§ **Data listing**

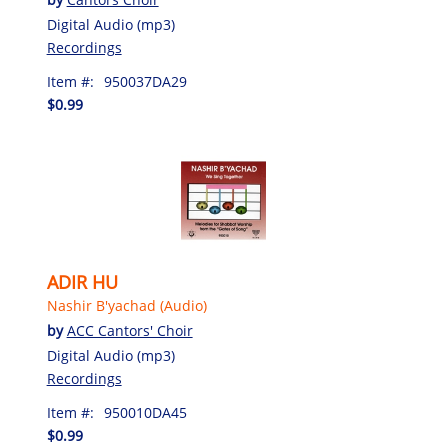
Digital Audio (mp3)
Recordings
Item #:
950037DA29
$0.99
ADIR HU
Nashir B'yachad (Audio)
by
ACC Cantors' Choir
Digital Audio (mp3)
Recordings
Item #:
950010DA45
$0.99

§ **Task prompt**
Your output must contain exactly the lines from the one containing "ACC Cantors' Choir" to the final line of the data above, and no other text.

§ **Answer to this task**
ACC Cantors' Choir
Digital Audio (mp3)
Recordings
Item #:
950010DA45
$0.99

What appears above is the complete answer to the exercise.